It’s not that often that I venture across the Bridge, I know it’s still Sydney, but to me Mosman feels like the other side of the world. However, when one of the Four Frogs owners, Florian Guillemard, invited me to visit their crêperie, the prospect of authentic Breton galettes and crêpes was enough to lure me to that part of town.
Hospitality-trained Florian himself hails from the South-Brittany shores in Guérande, the region producing the renowned “Fleur de Sel” salt, which he used in Four Frogs’ crepes and their now-famous salted caramel sauce. He settled in Australia 5 years ago with his Australian wife and immediately set to work on his crêperie project, as “crêpes and galettes are an essential dish in my life”, he says.
After a few years of making crêpes as “Chez Flo“, operating from Girdler’s Grind beachfront cafe in Dee Why, he associated with three other compatriots and opened last year their café/restaurant in Mosman, the aptly named “Four Frogs“.

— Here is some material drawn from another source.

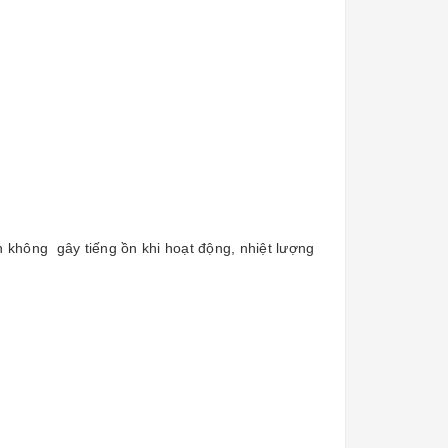
n không gây tiếng ồn khi hoạt động, nhiệt lượng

My partner and I decided on a mid-week lunch and found the café pretty busy, but the waitress found us a table without problem. Despite being just off Military Road, it’s far enough from the road that we can escape the traffic noises. Most of the staff here is French, and we can also hear a few French accents amongst the patrons. The “Amelie” soundtrack was being played, which added to the Franchouille ambiance
Crêpes are a specialty from Brittany, where you can find crêperies at at every street corner. The savoury crêpes are called “galettes” and traditionally made from buckwheat flour (sarrasin) and Four Frogs pride themselves in milling their own organic buckwheat flour.
They also make their own chocolate sauce from Belgium chocolate, and their own salted caramel sauce. Even though Brittany is also very famous for its dairy production and delicious butter, a concession to tradition has been made by using the ever-popular Australian hand-churned butter Pepe Saya.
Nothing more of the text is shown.